(Exercise material begins)

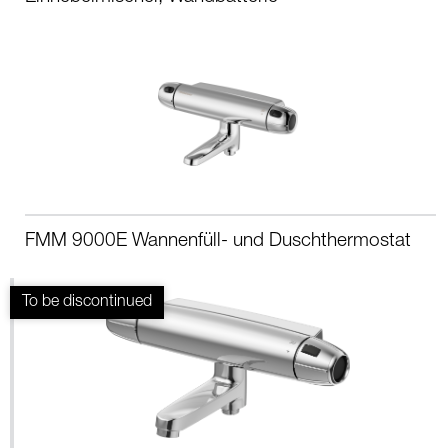
FMM 9000E Wannenfüll- und Duschthermostat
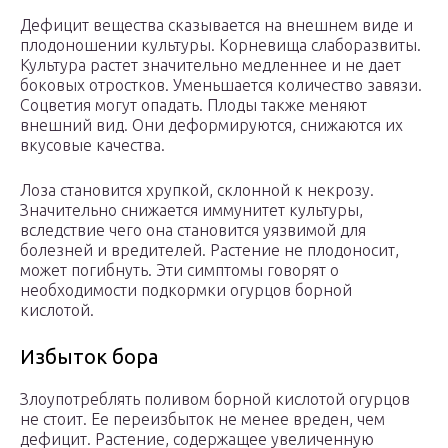
Дефицит вещества сказывается на внешнем виде и
плодоношении культуры. Корневища слаборазвиты.
Культура растет значительно медленнее и не дает
боковых отростков. Уменьшается количество завязи.
Соцветия могут опадать. Плоды также меняют
внешний вид. Они деформируются, снижаются их
вкусовые качества.
Лоза становится хрупкой, склонной к некрозу.
Значительно снижается иммунитет культуры,
вследствие чего она становится уязвимой для
болезней и вредителей. Растение не плодоносит,
может погибнуть. Эти симптомы говорят о
необходимости подкормки огурцов борной
кислотой.
Избыток бора
Злоупотреблять поливом борной кислотой огурцов
не стоит. Ее переизбыток не менее вреден, чем
дефицит. Растение, содержащее увеличенную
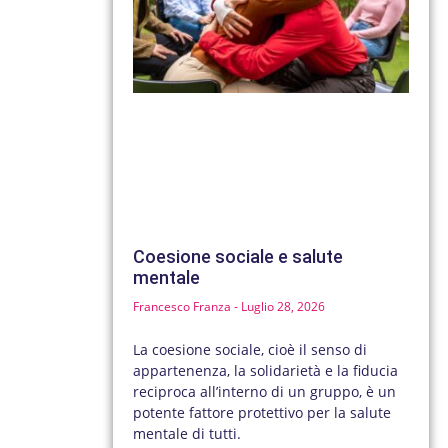
Coesione sociale e salute
mentale
Francesco Franza
Luglio 28, 2026
La coesione sociale, cioè il senso di
appartenenza, la solidarietà e la fiducia
reciproca all’interno di un gruppo, è un
potente fattore protettivo per la salute
mentale di tutti.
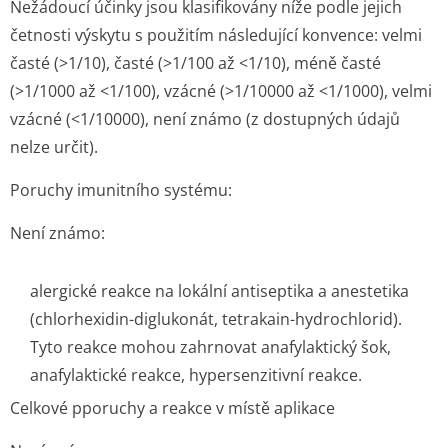
Nežádoucí účinky jsou klasifikovány níže podle jejich
četnosti výskytu s použitím následující konvence: velmi
časté (>1/10), časté (>1/100 až <1/10), méně časté
(>1/1000 až <1/100), vzácné (>1/10000 až <1/1000), velmi
vzácné (<1/10000), není známo (z dostupných údajů
nelze určit).
Poruchy imunitního systému
:
Není známo:
alergické reakce na lokální antiseptika a anestetika
(chlorhexidin-diglukonát, tetrakain-hydrochlorid).
Tyto reakce mohou zahrnovat anafylaktický šok,
anafylaktické reakce, hypersenzitivní reakce.
Celkové pporuchy a reakce v místě aplikace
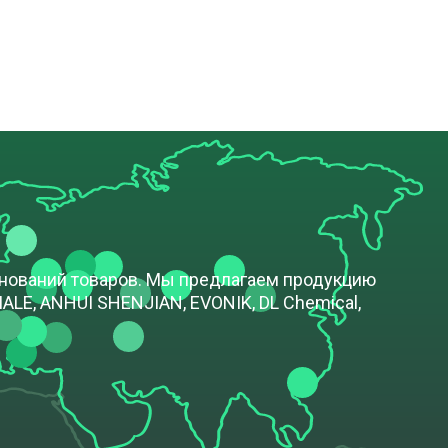
енований товаров. Мы предлагаем продукцию
LE, ANHUI SHENJIAN, EVONIK, DL Chemical,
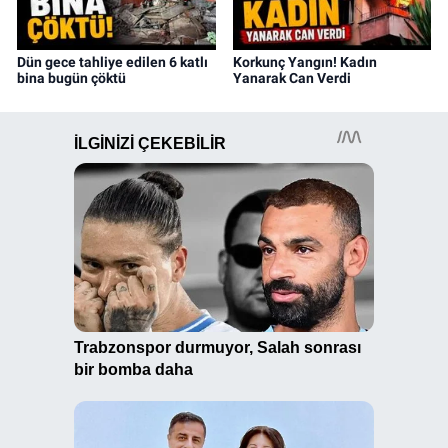
Dün gece tahliye edilen 6 katlı
Korkunç Yangın! Kadın
bina bugün çöktü
Yanarak Can Verdi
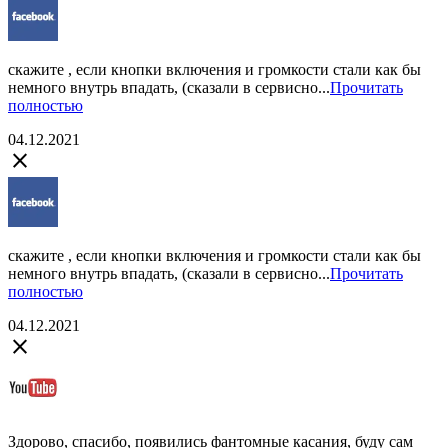
скажите , если кнопки включения и громкости стали как бы
немного внутрь впадать, (сказали в сервисно...
Прочитать
полностью
04.12.2021
close
скажите , если кнопки включения и громкости стали как бы
немного внутрь впадать, (сказали в сервисно...
Прочитать
полностью
04.12.2021
close
Здорово, спасибо, появились фантомные касания, буду сам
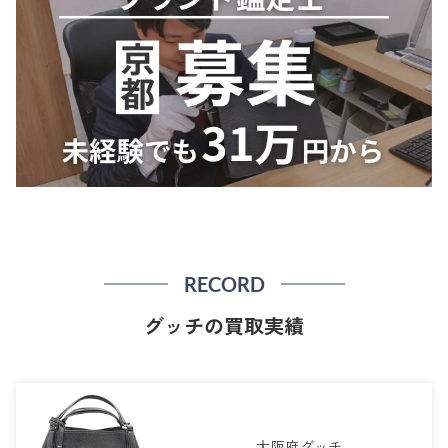
RECORD
グッチの買取実績
大阪府グッチ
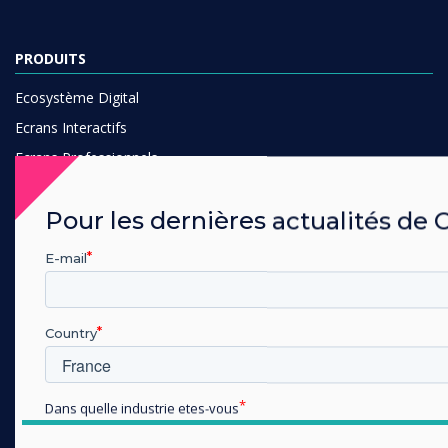
PRODUITS
Ecosystème Digital
Ecrans Interactifs
Ecrans Professionnels
Affichage Dynamique
Pour les dernières actualités de 
Réservation de Salle
Logiciel
E-mail
Communication Unifiée
Accessoires
Country
Collaboration
SOLUTIONS
Dans quelle industrie etes-vous
Entreprise
Éducation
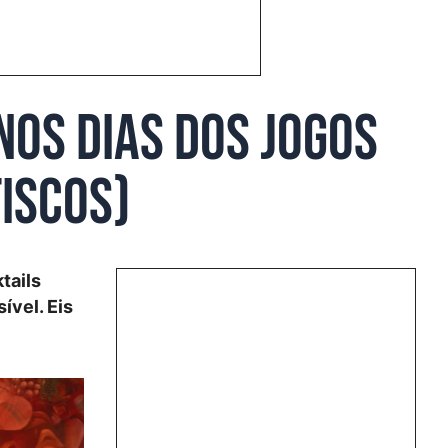
nos dias dos jogos
tiscos)
tails
ível. Eis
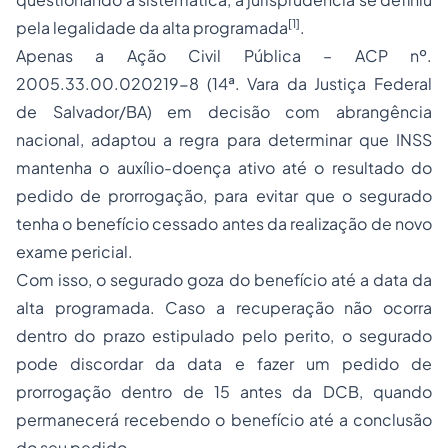
[1]
pela legalidade da alta programada
.
Apenas a Ação Civil Pública – ACP nº.
2005.33.00.020219-8 (14ª. Vara da Justiça Federal
de Salvador/BA) em decisão com abrangência
nacional, adaptou a regra para determinar que INSS
mantenha o auxílio-doença ativo até o resultado do
pedido de prorrogação, para evitar que o segurado
tenha o benefício cessado antes da realização de novo
exame pericial.
Com isso, o segurado goza do benefício até a data da
alta programada. Caso a recuperação não ocorra
dentro do prazo estipulado pelo perito, o segurado
pode discordar da data e fazer um pedido de
prorrogação dentro de 15 antes da DCB, quando
permanecerá recebendo o benefício até a conclusão
do seu pedido.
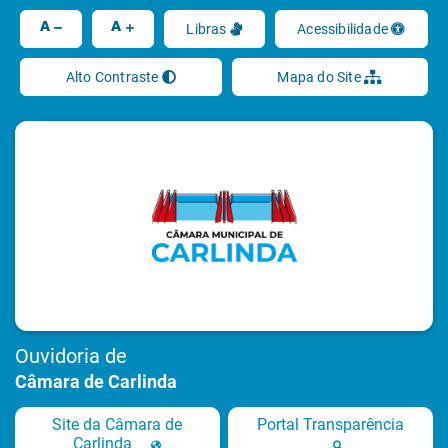
Ir
A
A
Libras
Acessibilidade
Alto Contraste
Mapa do Site
Ouvidoria de
Câmara de Carlinda
Site da Câmara de
Portal Transparência
Carlinda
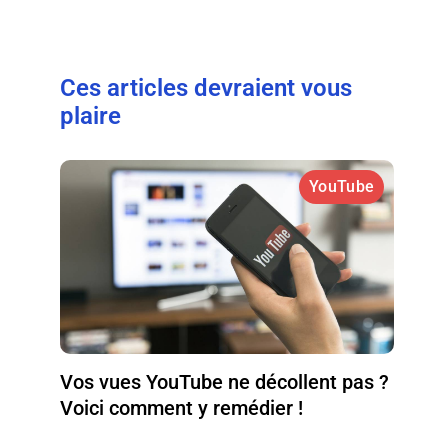
Ces articles devraient vous
plaire
YouTube
Vos vues YouTube ne décollent pas ?
Voici comment y remédier !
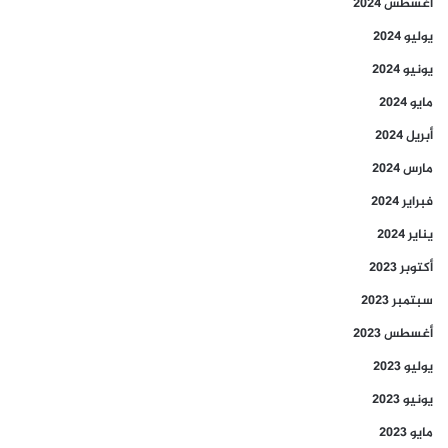
أغسطس 2024
يوليو 2024
يونيو 2024
مايو 2024
أبريل 2024
مارس 2024
فبراير 2024
يناير 2024
أكتوبر 2023
سبتمبر 2023
أغسطس 2023
يوليو 2023
يونيو 2023
مايو 2023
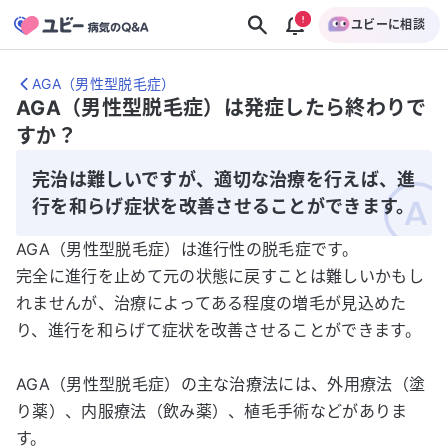
ユビーに相談
AGA（男性型脱毛症）
AGA（男性型脱毛症）は発症したら終わりで
すか？
完治は難しいですが、適切な治療を行えば、進
行を和らげ症状を改善させることができます。
AGA（男性型脱毛症）は進行性の脱毛症です。
完全に進行を止めて元の状態に戻すことは難しいかもし
れませんが、治療によってある程度の増毛が見込めた
り、進行を和らげて症状を改善させることができます。
AGA（男性型脱毛症）の主な治療法には、外用療法（塗
り薬）、内服療法（飲み薬）、植毛手術などがありま
す。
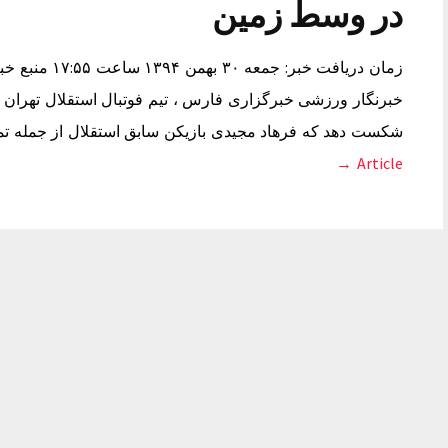
در وسط زمین
زمان دریافت خ
خبرنگار ورزشی خبرگزاری فارس ، تیم فوتبال استقلال تهران با
شکست دهد که فرهاد مجیدی بازیکن سابق استقلال از جمله تما
Article →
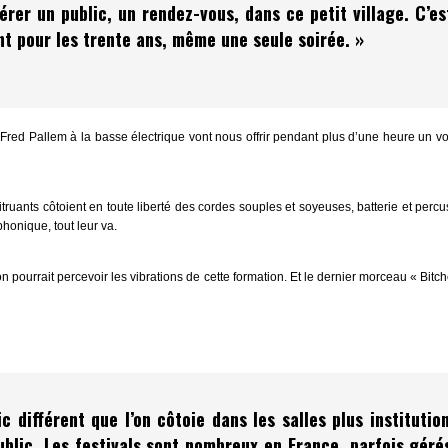
dérer un public, un rendez-vous, dans ce petit village. C’es
ent pour les trente ans, même une seule soirée. »
red Pallem à la basse électrique vont nous offrir pendant plus d’une heure un vo
ruants côtoient en toute liberté des cordes souples et soyeuses, batterie et perc
honique, tout leur va.
n pourrait percevoir les vibrations de cette formation. Et le dernier morceau « Bit
différent que l’on côtoie dans les salles plus institution
public. Les festivals sont nombreux en France, parfois géré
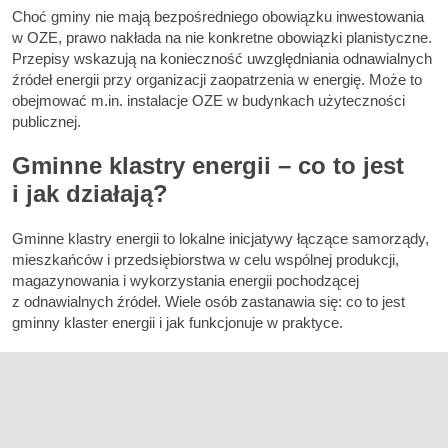
Choć gminy nie mają bezpośredniego obowiązku inwestowania
w OZE, prawo nakłada na nie konkretne obowiązki planistyczne.
Przepisy wskazują na konieczność uwzględniania odnawialnych
źródeł energii przy organizacji zaopatrzenia w energię. Może to
obejmować m.in. instalacje OZE w budynkach użyteczności
publicznej.
Gminne klastry energii – co to jest
i jak działają?
Gminne klastry energii to lokalne inicjatywy łączące samorządy,
mieszkańców i przedsiębiorstwa w celu wspólnej produkcji,
magazynowania i wykorzystania energii pochodzącej
z odnawialnych źródeł. Wiele osób zastanawia się: co to jest
gminny klaster energii i jak funkcjonuje w praktyce.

(Exercise material ends)

Copy, from the data above, every line where the word "benefício" appears.

tenha o benefício cessado antes da realização de novo
Com isso, o segurado goza do benefício até a data da
permanecerá recebendo o benefício até a conclusão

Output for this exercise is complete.